Walter Mazzarri said Tottenham Hotspur’s third goal “cut our legs completely” but felt Watford were doing well until Spurs’ three-goal blast effectively had the game won before half-time.

Denied the availability of three frontline centre-halves – Miguel Britos, Younes Kaboul and Sebastian Prodl – through injury and suspension, the Hornets boss approached a tough away test positively an attack-minded starting XI. And for the opening half-an-hour the Hornets did ask some questions of their high-flying opponents before Dele Alli’s stunning 25-yard curler started a passage of three goals in 11 minutes that saw Eric Dier and Son Heung-min also score before the break.

Son was to complete the scoring with his second ten minutes into the second half but Mazzarri reflected: “When you’re already losing the first half 3-0 the second half becomes very difficult.
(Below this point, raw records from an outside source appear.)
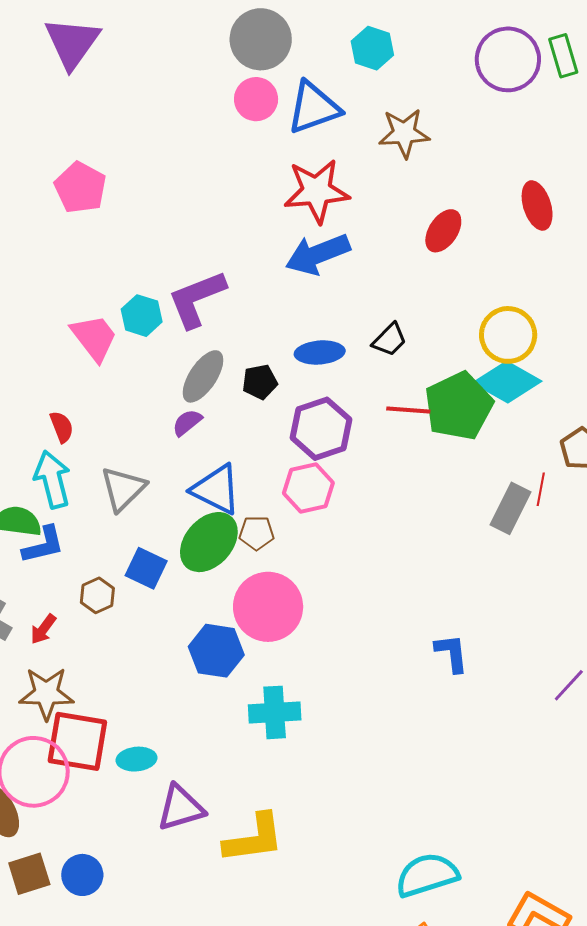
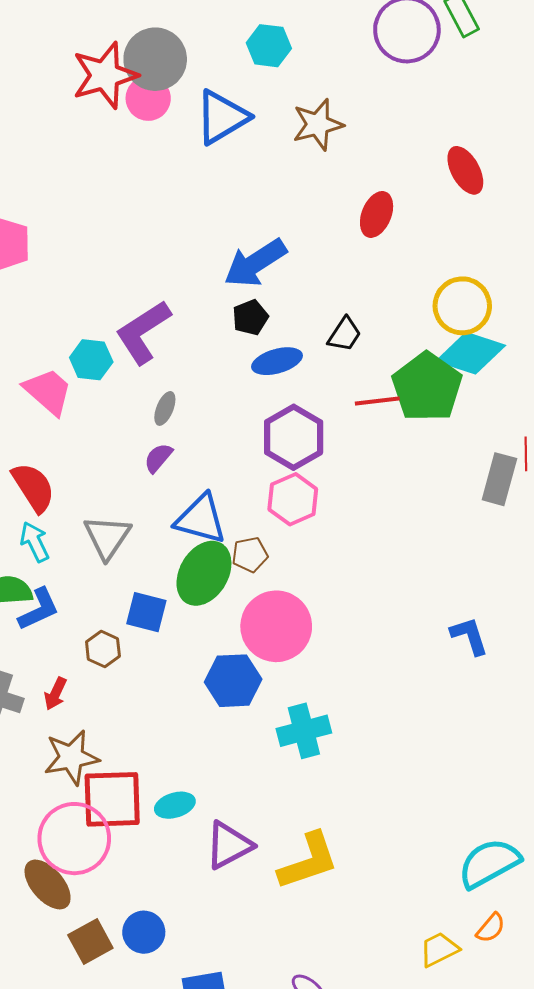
pink circle: (256, 99) -> (148, 98), moved
red star: (317, 191) -> (105, 75), moved
gray ellipse: (203, 376) -> (165, 408), size x0.6
black pentagon: (260, 382) -> (250, 317), moved
red semicircle: (62, 427) -> (33, 487), size x1.6
cyan arrow: (52, 479) -> (35, 542), size x0.7

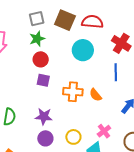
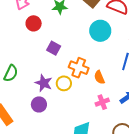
red circle: (41, 59) -> (34, 23), moved
pink cross: (104, 131) -> (102, 102), moved
yellow circle: (73, 137) -> (64, 83), moved

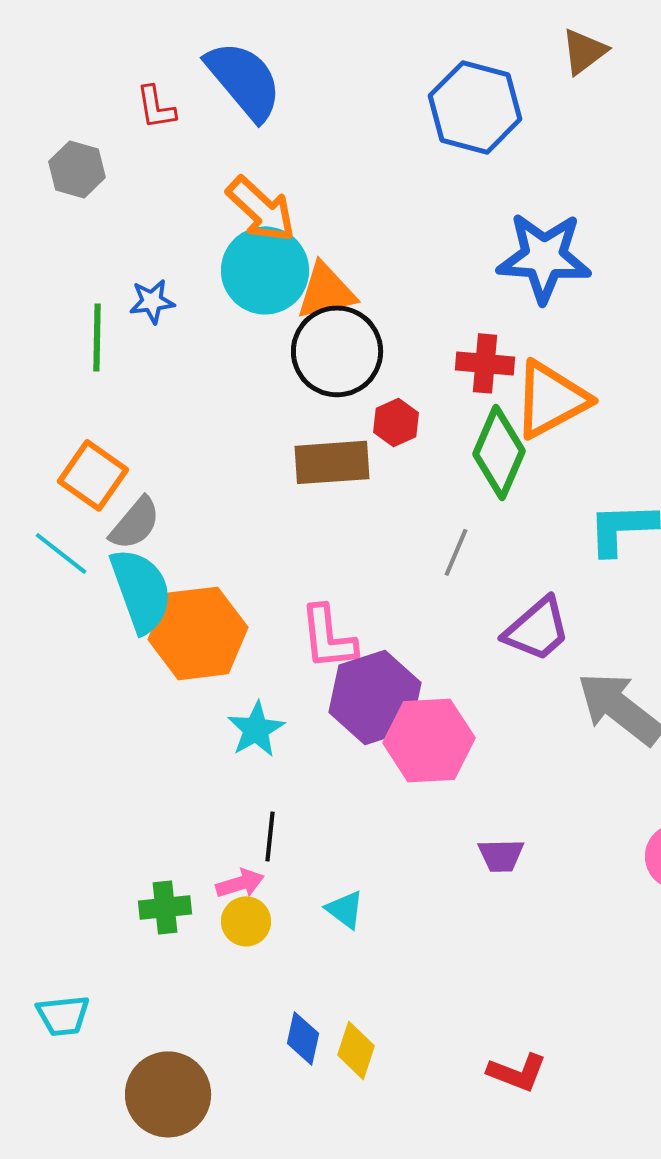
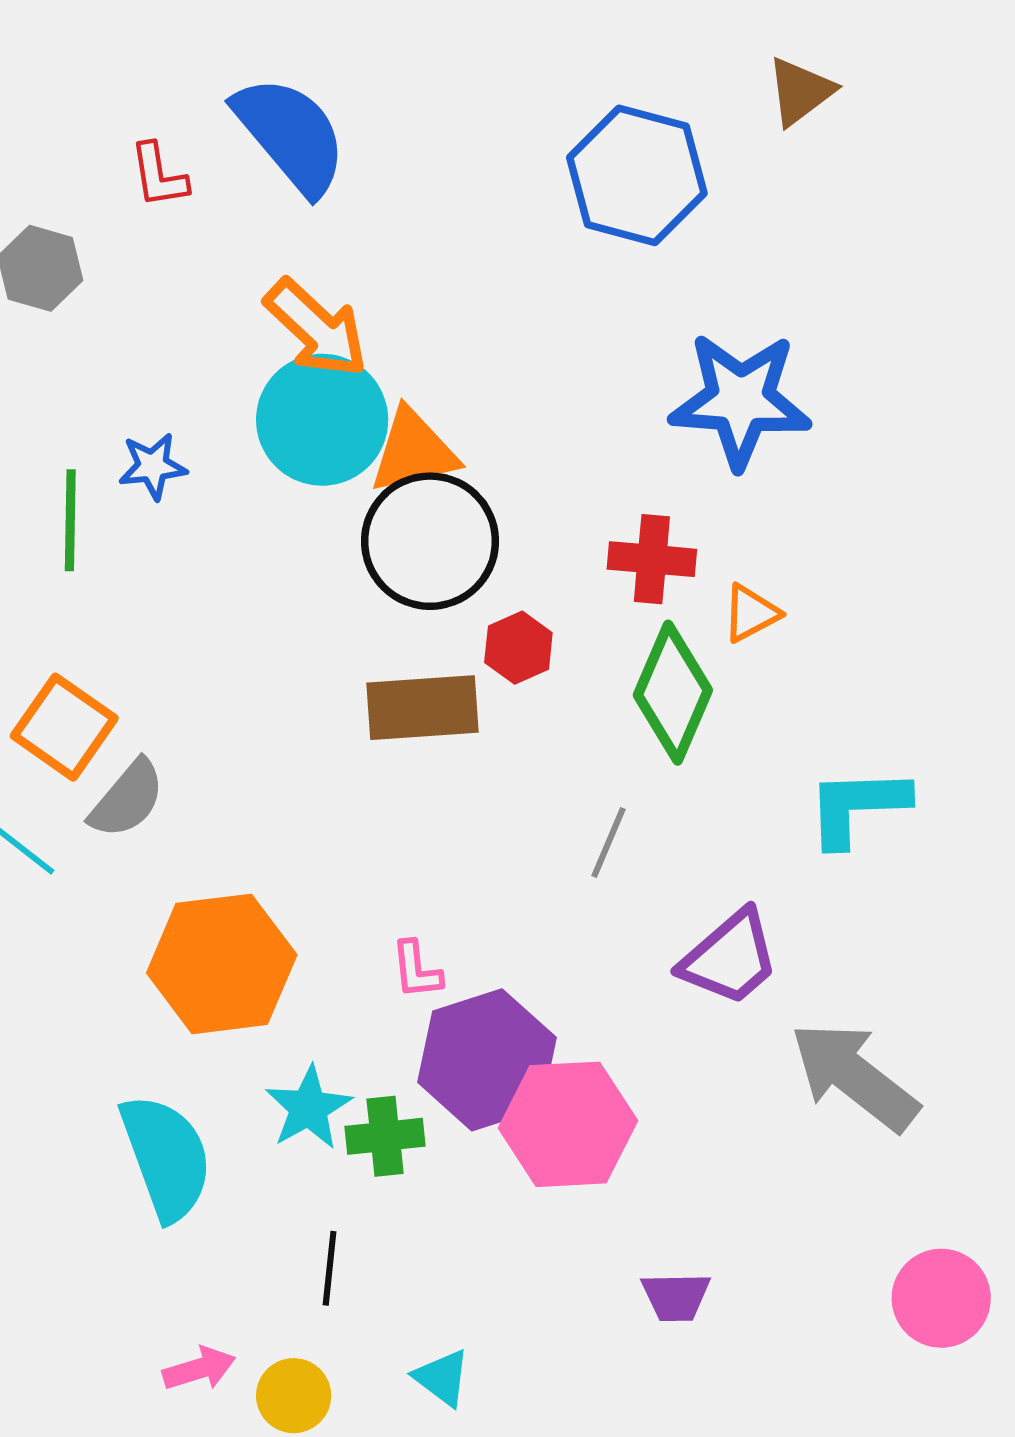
orange triangle: (551, 399) -> (751, 613), size x0.5
cyan semicircle: (141, 590) -> (166, 1157), moved
pink L-shape: (328, 637) -> (417, 970), size x0.6
pink arrow: (240, 883) -> (199, 1369), moved
green cross: (165, 907) -> (385, 1136), moved

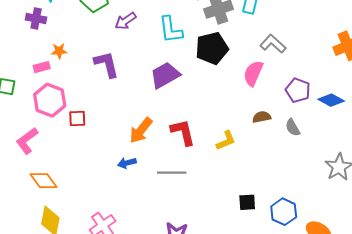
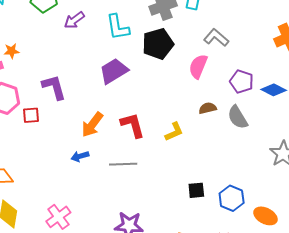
purple L-shape: (107, 64) -> (54, 87), moved
gray semicircle: (293, 127) -> (238, 117), size x1.4

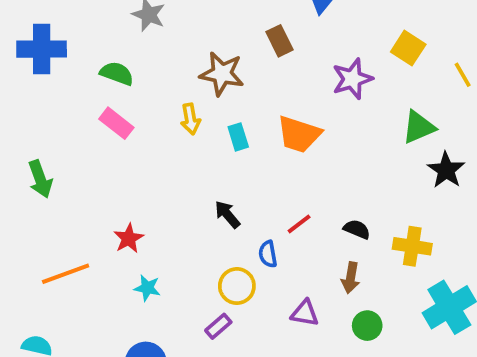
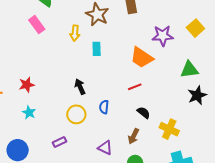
orange trapezoid: (299, 134) -> (142, 58), moved
red line: (299, 224) -> (135, 87), moved
blue semicircle: (268, 254) -> (104, 107), moved
yellow circle: (237, 286) -> (76, 114), moved

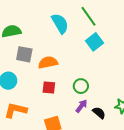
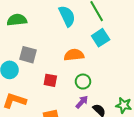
gray square: (24, 54) -> (28, 55), moved
orange semicircle: (48, 62) -> (74, 55), moved

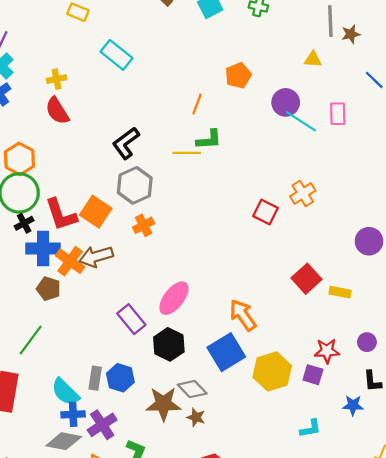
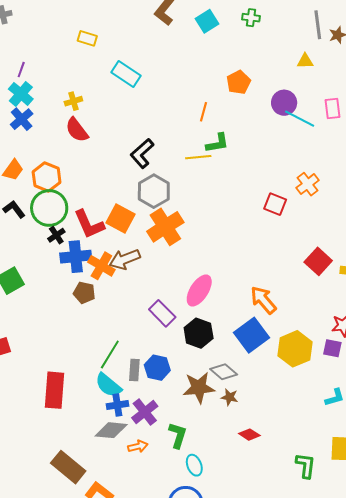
orange cross: (144, 225) -> (165, 227), size x1.8
green line: (31, 340) -> (110, 355), moved

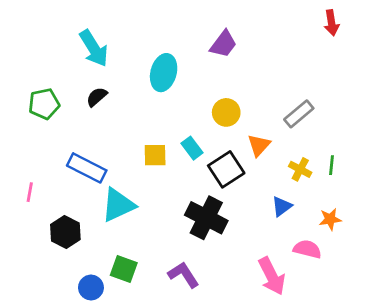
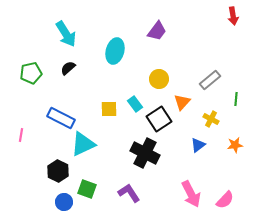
green line: (332, 165) -> (236, 99), moved
orange star: (330, 219) -> (235, 145), moved
black hexagon: (65, 232) -> (58, 171), moved
pink semicircle: (307, 249) -> (225, 200), moved, turned 120

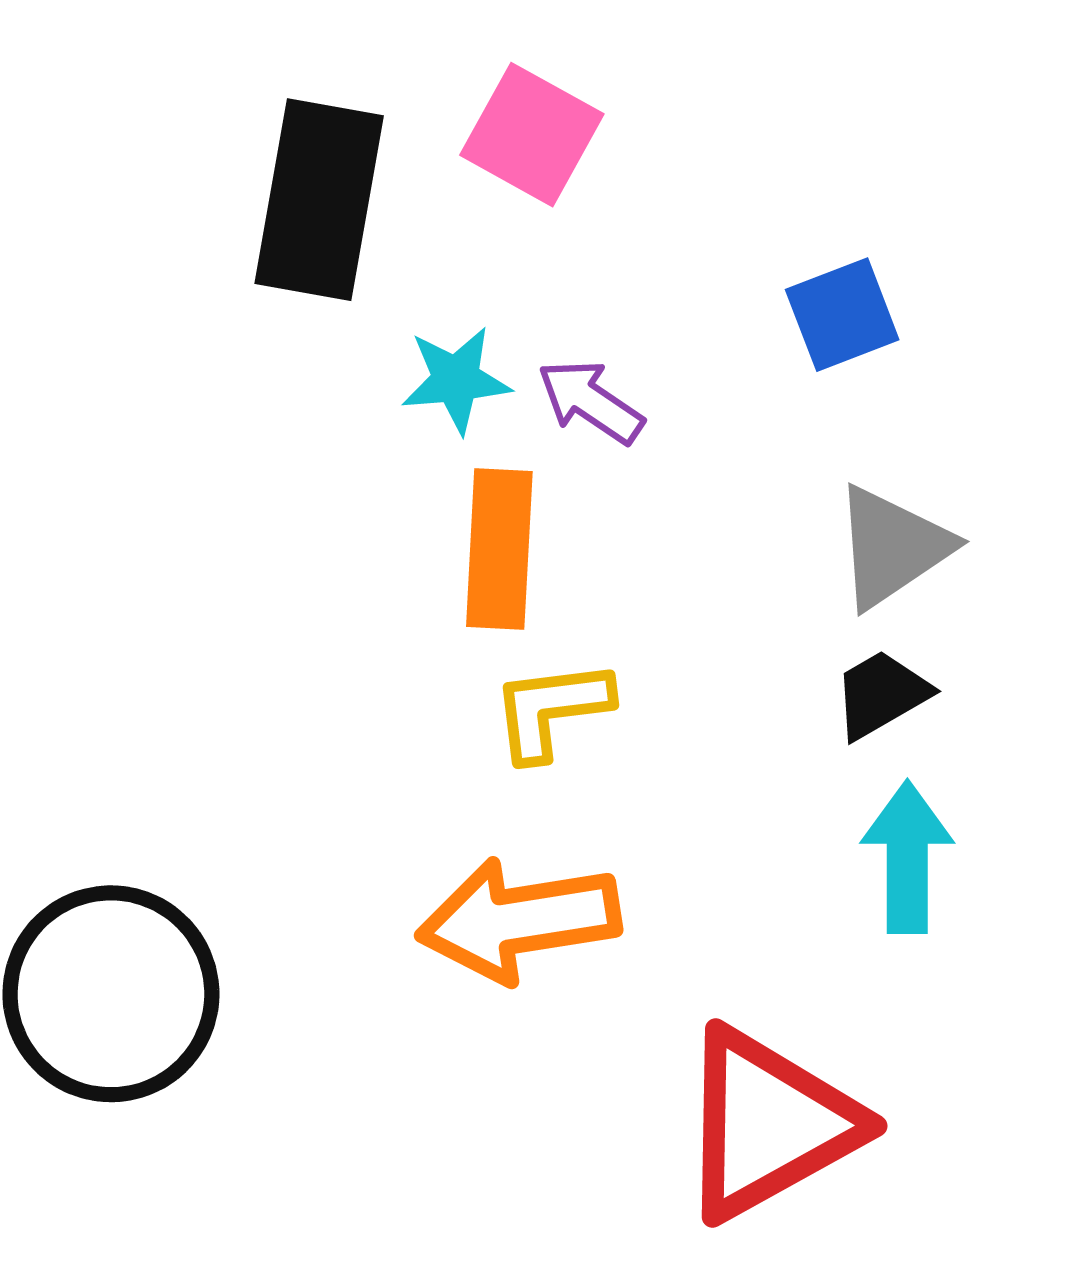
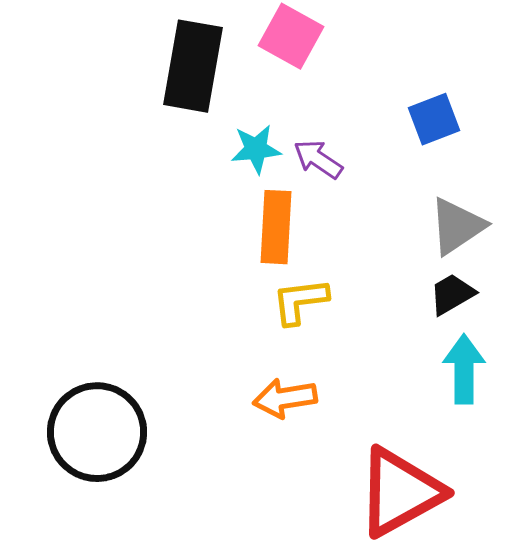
orange arrow: (519, 920) -> (285, 398), size x0.7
"I think we started well; in the first minutes we were playing at the same level but they had three great shots from outside [the penalty area] from three champion players and they managed to score all three. The third goal, it cut our legs completely.

“In the first 30 minutes we played very well. We were doing great plays, we were just missing the last pass. The end result doesn’t say how well we played at the beginning.”

The victory – perhaps only until this evening – moved Spurs to within four points of leaders Chelsea and Mazzarri hailed the qualities of Mauricio Pochettino’s side: “They are phenomenal, great players. They’ve got everything; technique, physical condition. If we would have had more luck from their shots then maybe we could have made their life a bit more difficult.”

The Hornets boss also admitted it was “not nice at all” to see England striker Harry Kane come on with 30 minutes remaining with his side 4-0 down and joked: “I would have liked someone else to be in my position, I maybe change with my assistant, and then even (Moussa) Sissoko came on.”

But he added: “My mentality is always to try to score, even if you’re losing 4-0, but it was not easy because you have to decide if to defend in order not to [concede] five or six goals or to continue to attack."